Genomic research is growing fast, and so is the amount of data it produces. This boom in data requires innovative solutions to unlock meaningful insights while also protecting sensitive information like people’s genetic data. To address this, large biobanks such as the UK Biobank (UKB) are now sharing their data through secure cloud-based Trusted Research Environments (TREs).

In November 2023, the UKB released the world’s largest single unified whole genome sequencing (WGS) data of 500,000 people. This groundbreaking project generated 27.5 petabytes of data (that’s 27.5 million gigabytes!). Approved researchers can now access and analyse this data through UKB’s TRE, the Research Analysis Platform (RAP), which is powered by DNAnexus and Amazon Web Services.

While this new way of accessing data through the RAP improves security, it also brings new challenges.Researchers unfamiliar with cloud computing or bioinformatics may face a steep learning curve. Additionally, running large-scale analyses on the cloud can get expensive, particularly with large sample sizes like the UKB.

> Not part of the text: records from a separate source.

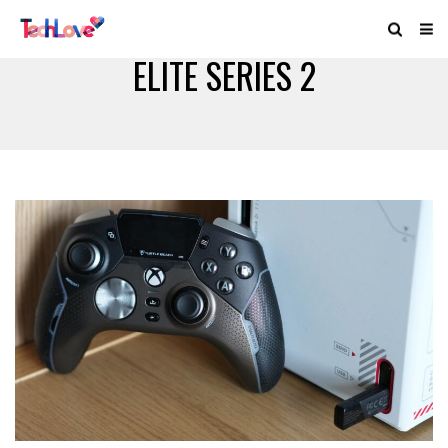
ELITE SERIES 2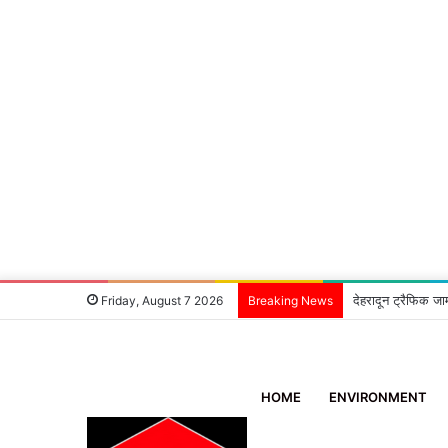
देहरादून ट्रैफिक जा
Friday, August 7 2026
Breaking News
HOME
ENVIRONMENT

To aid researchers in overcoming these challenges, we developed RAPpoet (RAP parallelisation orchestration engine template). RAPpoet enables massively parallel workloads with centralised coordination.

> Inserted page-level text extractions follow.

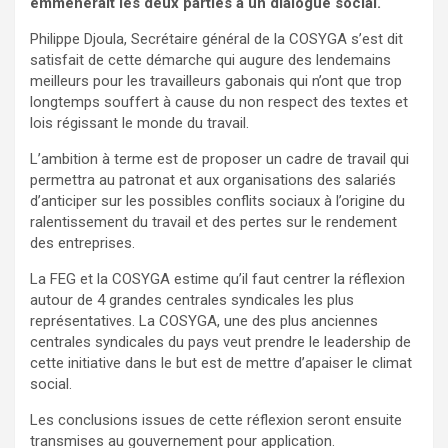
emmènerait les deux parties à un dialogue social.
Philippe Djoula, Secrétaire général de la COSYGA s’est dit
satisfait de cette démarche qui augure des lendemains
meilleurs pour les travailleurs gabonais qui n’ont que trop
longtemps souffert à cause du non respect des textes et
lois régissant le monde du travail.
L’ambition à terme est de proposer un cadre de travail qui
permettra au patronat et aux organisations des salariés
d’anticiper sur les possibles conflits sociaux à l’origine du
ralentissement du travail et des pertes sur le rendement
des entreprises.
La FEG et la COSYGA estime qu’il faut centrer la réflexion
autour de 4 grandes centrales syndicales les plus
représentatives. La COSYGA, une des plus anciennes
centrales syndicales du pays veut prendre le leadership de
cette initiative dans le but est de mettre d’apaiser le climat
social.
Les conclusions issues de cette réflexion seront ensuite
transmises au gouvernement pour application.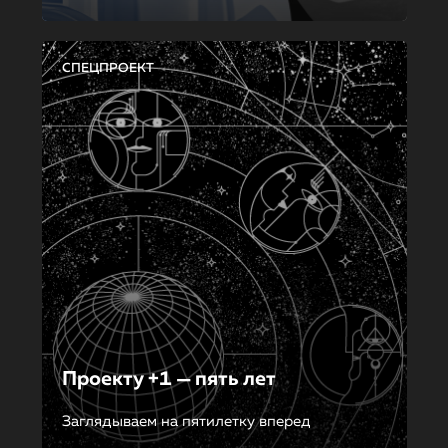
СПЕЦПРОЕКТ
Проекту +1 — пять лет
Заглядываем на пятилетку вперед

In a case study on coronary artery disease (CAD), RAPpoet reduced runtime by 94% (from 30 minutes to just 2 minutes). Because faster computing on the cloud usually means lower costs, our study also demonstrated the importance of compute optimisation which resulted in a 44% cost reduction (£0.052 to £0.029 per file, saving at least £1,260 across the whole dataset). RAPpoet also makes better use of available computing resources, which helps lower cost even further.

By enabling faster and cheaper analysis on the RAP, new scientific insights from the unprecedented data can be found.

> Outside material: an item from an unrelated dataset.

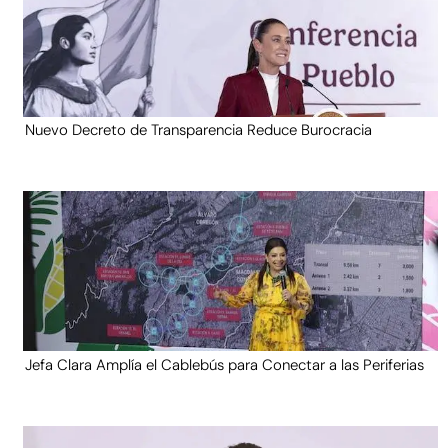
Nuevo Decreto de Transparencia Reduce Burocracia
Jefa Clara Amplía el Cablebús para Conectar a las Periferias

1. Machine learning approaches were more sensitive at identifying genetic associations, finding significant CAD risk variants that conventional methods overlooked.

2. Through fine mapping we were able to pinpoint the likely causal genetic variant, rs10757274, in a known CAD risk gene on chromosome 9.

As more mega-biobanks are established, secure cloud-based TREs integrated with tools like RAPpoet will be essential. They’ll help ensure that researchers can run large, powerful, and cost-effective studies with these growing datasets.


Sng, L.M., Kaphle, A., O’Brien, M.J. et al. Optimizing UK biobank cloud-based research analysis platform to fine-map coronary artery disease loci in whole genome sequencing data. Sci Rep 15, 10335 (2025).